Page-level text extractions
--*--

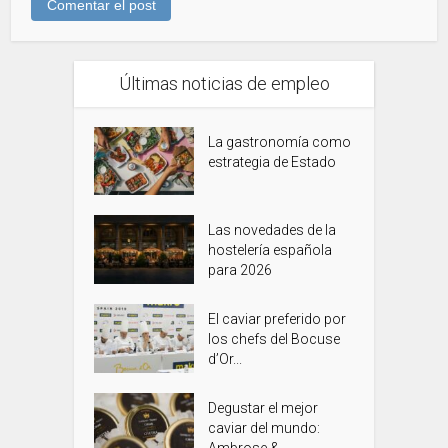
Últimas noticias de empleo
La gastronomía como
estrategia de Estado
Las novedades de la
hostelería española
para 2026
El caviar preferido por
los chefs del Bocuse
d’Or...
Degustar el mejor
caviar del mundo:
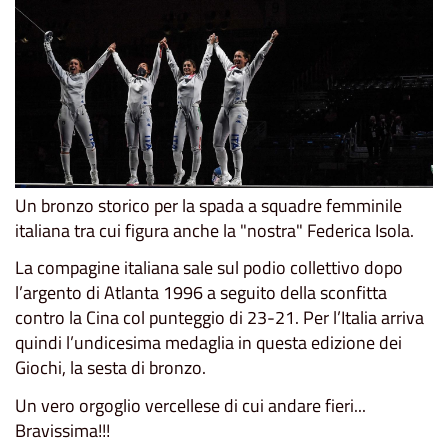
Un bronzo storico per la spada a squadre femminile
italiana tra cui figura anche la "nostra" Federica Isola.
La compagine italiana sale sul podio collettivo dopo
l’argento di Atlanta 1996 a seguito della sconfitta
contro la Cina col punteggio di 23-21. Per l’Italia arriva
quindi l’undicesima medaglia in questa edizione dei
Giochi, la sesta di bronzo.
Un vero orgoglio vercellese di cui andare fieri...
Bravissima!!!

--*--

▸ **Instructions for the task**
Retype each record exactly as it appears above and drop the images.

▸ **Output for this task**
Últimas noticias de empleo
La gastronomía como
estrategia de Estado
Las novedades de la
hostelería española
para 2026
El caviar preferido por
los chefs del Bocuse
d’Or...
Degustar el mejor
caviar del mundo:
Un bronzo storico per la spada a squadre femminile
italiana tra cui figura anche la "nostra" Federica Isola.
La compagine italiana sale sul podio collettivo dopo
l’argento di Atlanta 1996 a seguito della sconfitta
contro la Cina col punteggio di 23-21. Per l’Italia arriva
quindi l’undicesima medaglia in questa edizione dei
Giochi, la sesta di bronzo.
Un vero orgoglio vercellese di cui andare fieri...
Bravissima!!!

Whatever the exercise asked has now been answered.